### ABOUT THIS EXERCISE
Look below for the line containing "Dich Vong Hau"; from there through the line containing "Join Telegram Now", both lines included, please set down each line exactly and nothing else.

[Stored data]

· · ·

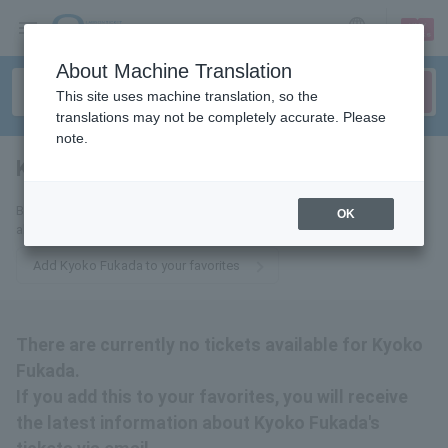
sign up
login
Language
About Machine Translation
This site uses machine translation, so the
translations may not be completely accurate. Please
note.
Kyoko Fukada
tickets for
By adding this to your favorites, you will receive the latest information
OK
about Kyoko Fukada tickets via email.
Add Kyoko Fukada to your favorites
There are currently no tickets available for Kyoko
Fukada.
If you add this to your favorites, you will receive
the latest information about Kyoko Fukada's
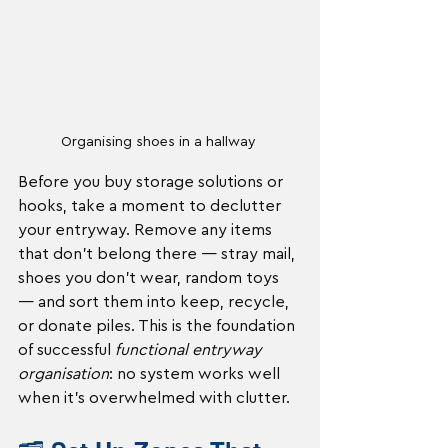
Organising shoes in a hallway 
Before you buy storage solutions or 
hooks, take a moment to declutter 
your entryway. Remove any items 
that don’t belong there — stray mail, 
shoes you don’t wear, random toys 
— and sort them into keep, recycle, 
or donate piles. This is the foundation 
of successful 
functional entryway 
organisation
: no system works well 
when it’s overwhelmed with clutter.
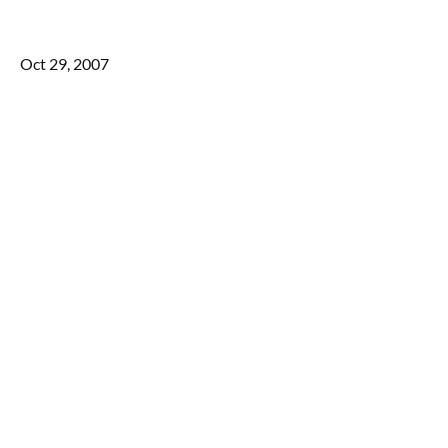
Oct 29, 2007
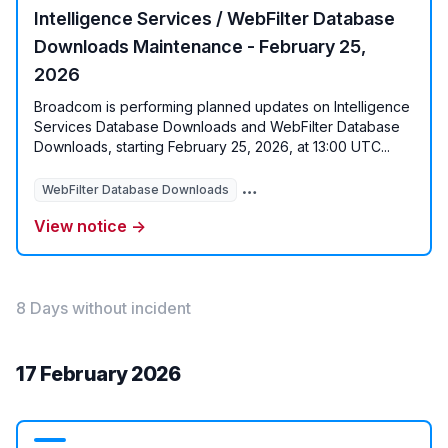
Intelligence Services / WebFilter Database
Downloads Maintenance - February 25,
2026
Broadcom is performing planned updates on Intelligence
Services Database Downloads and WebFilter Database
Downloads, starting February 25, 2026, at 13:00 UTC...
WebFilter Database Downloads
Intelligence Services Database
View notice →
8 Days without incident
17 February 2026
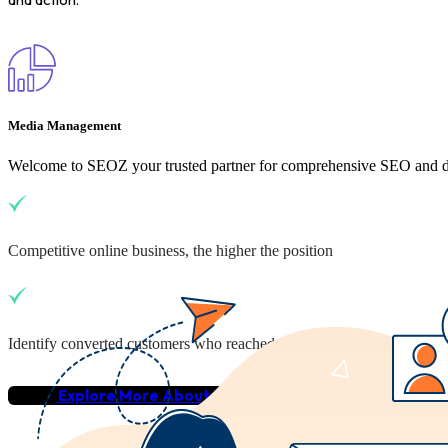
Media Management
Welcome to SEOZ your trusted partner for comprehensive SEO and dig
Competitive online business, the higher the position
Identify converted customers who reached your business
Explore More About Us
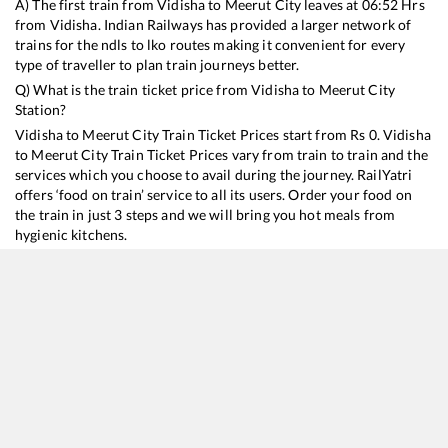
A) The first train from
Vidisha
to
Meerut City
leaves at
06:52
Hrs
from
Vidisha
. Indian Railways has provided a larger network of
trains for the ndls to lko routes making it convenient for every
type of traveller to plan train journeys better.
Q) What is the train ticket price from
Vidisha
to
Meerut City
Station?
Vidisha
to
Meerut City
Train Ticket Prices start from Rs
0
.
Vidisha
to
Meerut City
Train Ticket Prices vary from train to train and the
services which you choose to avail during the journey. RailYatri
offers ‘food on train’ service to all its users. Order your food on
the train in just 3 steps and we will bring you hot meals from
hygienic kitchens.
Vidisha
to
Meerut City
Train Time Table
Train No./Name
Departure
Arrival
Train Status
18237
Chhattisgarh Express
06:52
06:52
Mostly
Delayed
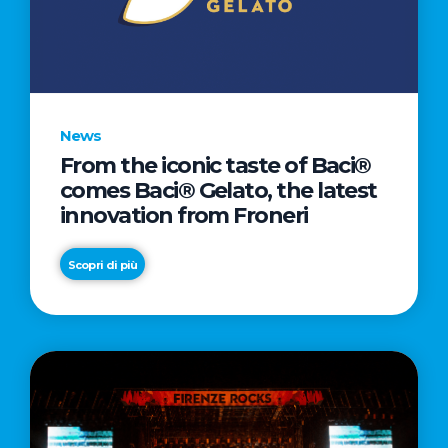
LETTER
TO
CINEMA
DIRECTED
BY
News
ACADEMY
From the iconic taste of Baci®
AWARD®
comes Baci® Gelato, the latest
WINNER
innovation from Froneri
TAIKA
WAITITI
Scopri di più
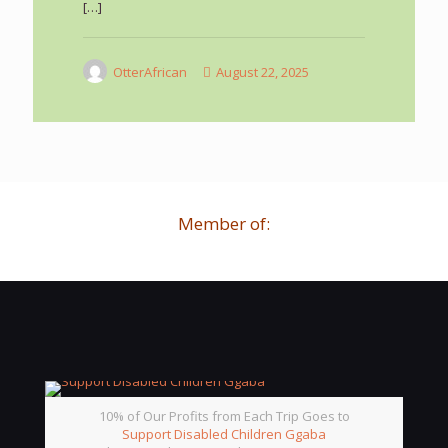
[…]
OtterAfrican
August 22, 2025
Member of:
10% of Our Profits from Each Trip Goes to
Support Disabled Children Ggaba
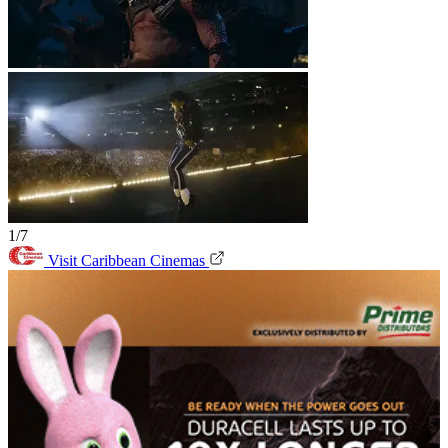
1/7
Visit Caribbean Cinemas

· · ·

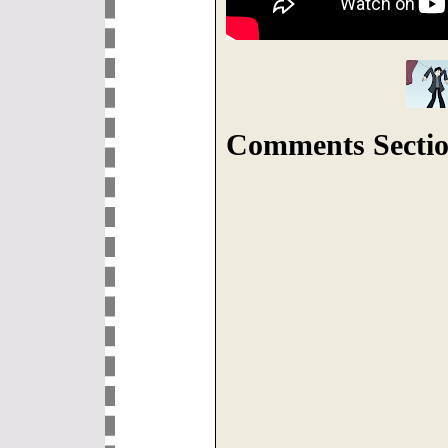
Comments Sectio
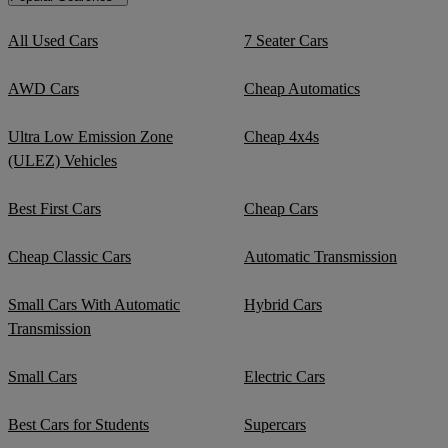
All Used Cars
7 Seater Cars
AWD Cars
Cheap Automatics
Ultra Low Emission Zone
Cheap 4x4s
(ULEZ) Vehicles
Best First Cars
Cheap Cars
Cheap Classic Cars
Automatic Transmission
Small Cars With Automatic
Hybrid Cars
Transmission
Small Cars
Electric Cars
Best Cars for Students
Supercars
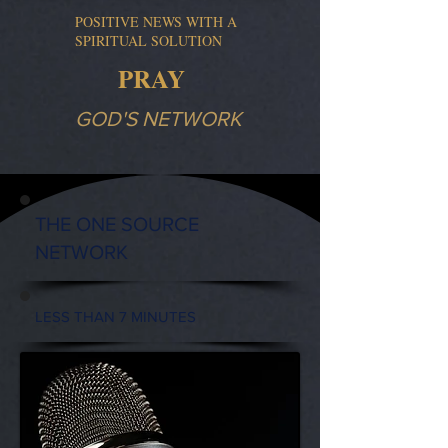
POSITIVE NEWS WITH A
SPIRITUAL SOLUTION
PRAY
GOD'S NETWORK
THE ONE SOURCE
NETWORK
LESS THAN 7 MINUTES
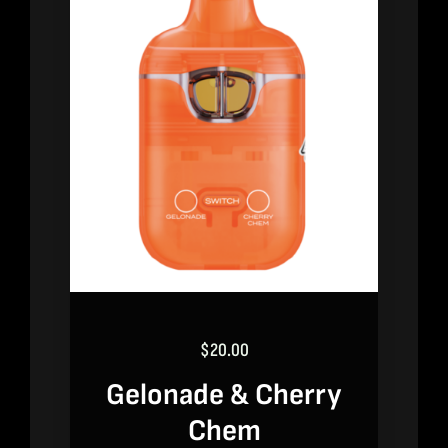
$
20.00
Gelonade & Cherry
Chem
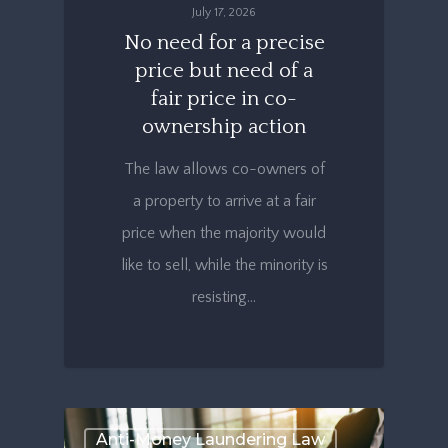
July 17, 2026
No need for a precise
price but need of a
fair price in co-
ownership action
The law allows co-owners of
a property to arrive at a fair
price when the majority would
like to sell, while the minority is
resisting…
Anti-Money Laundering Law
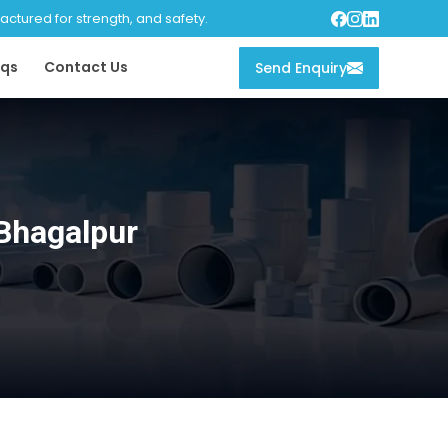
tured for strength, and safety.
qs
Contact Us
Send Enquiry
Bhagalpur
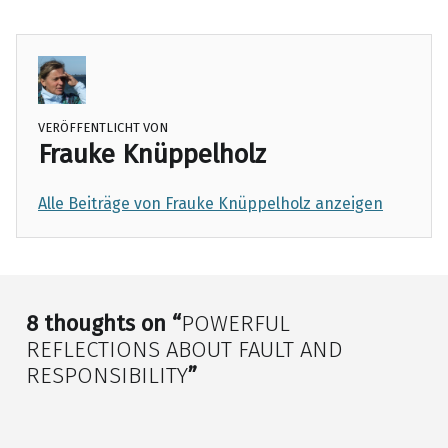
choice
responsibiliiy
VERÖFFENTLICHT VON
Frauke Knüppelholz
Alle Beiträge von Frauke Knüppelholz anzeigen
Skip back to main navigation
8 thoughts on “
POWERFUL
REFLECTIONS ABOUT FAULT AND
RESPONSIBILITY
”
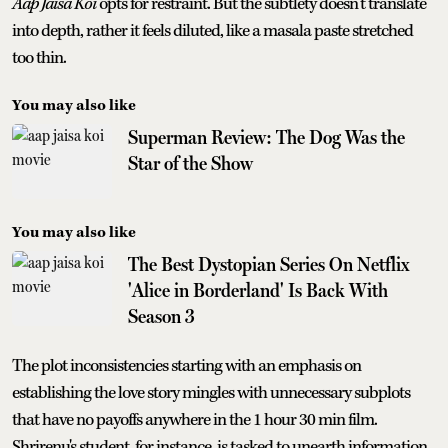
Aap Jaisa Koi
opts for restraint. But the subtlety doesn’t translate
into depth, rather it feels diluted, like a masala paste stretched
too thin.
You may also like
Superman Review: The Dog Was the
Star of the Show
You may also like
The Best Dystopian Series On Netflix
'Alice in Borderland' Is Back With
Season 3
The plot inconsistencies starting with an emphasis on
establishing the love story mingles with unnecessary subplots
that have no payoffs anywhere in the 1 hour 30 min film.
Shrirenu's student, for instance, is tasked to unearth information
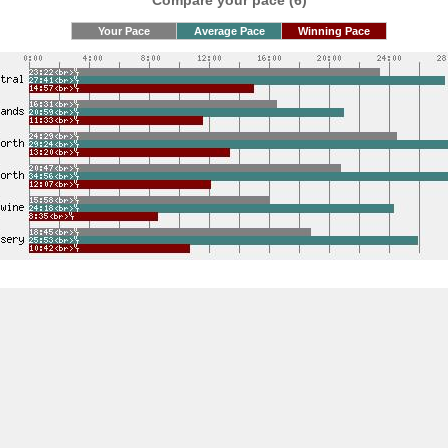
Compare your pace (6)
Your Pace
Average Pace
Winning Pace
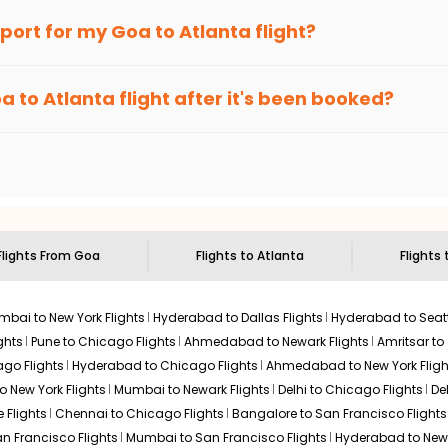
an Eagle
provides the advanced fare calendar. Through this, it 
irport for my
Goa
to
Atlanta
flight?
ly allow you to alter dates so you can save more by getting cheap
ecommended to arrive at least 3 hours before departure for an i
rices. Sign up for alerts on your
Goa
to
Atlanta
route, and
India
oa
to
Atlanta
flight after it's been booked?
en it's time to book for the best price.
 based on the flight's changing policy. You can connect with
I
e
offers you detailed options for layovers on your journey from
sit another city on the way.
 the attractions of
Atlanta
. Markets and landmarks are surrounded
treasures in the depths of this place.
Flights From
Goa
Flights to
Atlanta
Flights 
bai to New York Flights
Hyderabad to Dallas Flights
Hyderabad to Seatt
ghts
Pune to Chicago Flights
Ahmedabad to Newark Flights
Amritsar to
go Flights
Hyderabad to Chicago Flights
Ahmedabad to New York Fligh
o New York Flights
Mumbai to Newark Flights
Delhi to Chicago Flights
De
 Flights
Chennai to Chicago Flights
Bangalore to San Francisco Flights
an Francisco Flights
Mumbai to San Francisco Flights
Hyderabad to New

· · ·

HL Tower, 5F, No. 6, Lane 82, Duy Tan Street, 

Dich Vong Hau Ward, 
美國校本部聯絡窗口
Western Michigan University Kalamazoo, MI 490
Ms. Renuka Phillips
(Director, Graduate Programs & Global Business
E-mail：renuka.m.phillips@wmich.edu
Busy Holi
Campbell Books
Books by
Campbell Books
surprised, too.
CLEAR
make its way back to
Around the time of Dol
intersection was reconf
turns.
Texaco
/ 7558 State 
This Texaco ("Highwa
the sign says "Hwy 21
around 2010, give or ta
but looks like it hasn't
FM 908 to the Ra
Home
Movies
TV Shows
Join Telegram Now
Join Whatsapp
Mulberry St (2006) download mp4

· · ·

### RESPONSE
Dich Vong Hau Ward, 
美國校本部聯絡窗口
Western Michigan University Kalamazoo, MI 490
Ms. Renuka Phillips
(Director, Graduate Programs & Global Business
E-mail：renuka.m.phillips@wmich.edu
Busy Holi
Campbell Books
Books by
Campbell Books
surprised, too.
CLEAR
make its way back to
Around the time of Dol
intersection was reconf
turns.
Texaco
/ 7558 State 
This Texaco ("Highwa
the sign says "Hwy 21
around 2010, give or ta
but looks like it hasn't
FM 908 to the Ra
Home
Movies
TV Shows
Join Telegram Now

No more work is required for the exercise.